** Opening Exercise inputs block **
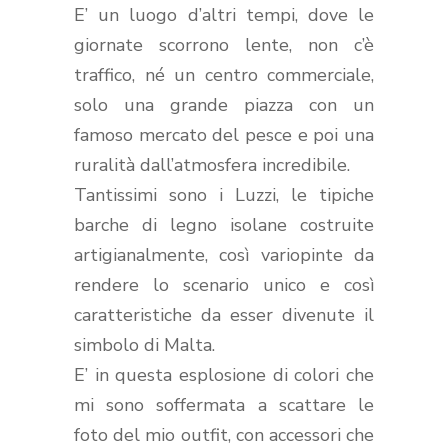
E’ un luogo d’altri tempi, dove le
giornate scorrono lente, non c’è
traffico, né un centro commerciale,
solo una grande piazza con un
famoso mercato del pesce e poi una
ruralità dall’atmosfera incredibile.
Tantissimi sono i Luzzi, le tipiche
barche di legno isolane costruite
artigianalmente, così variopinte da
rendere lo scenario unico e così
caratteristiche da esser divenute il
simbolo di Malta.
E’ in questa esplosione di colori che
mi sono soffermata a scattare le
foto del mio outfit, con accessori che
** Closing Exercise inputs block **
Work request: From the records above, pull out every line containing the word "sono".

Result:
Tantissimi sono i Luzzi, le tipiche
mi sono soffermata a scattare le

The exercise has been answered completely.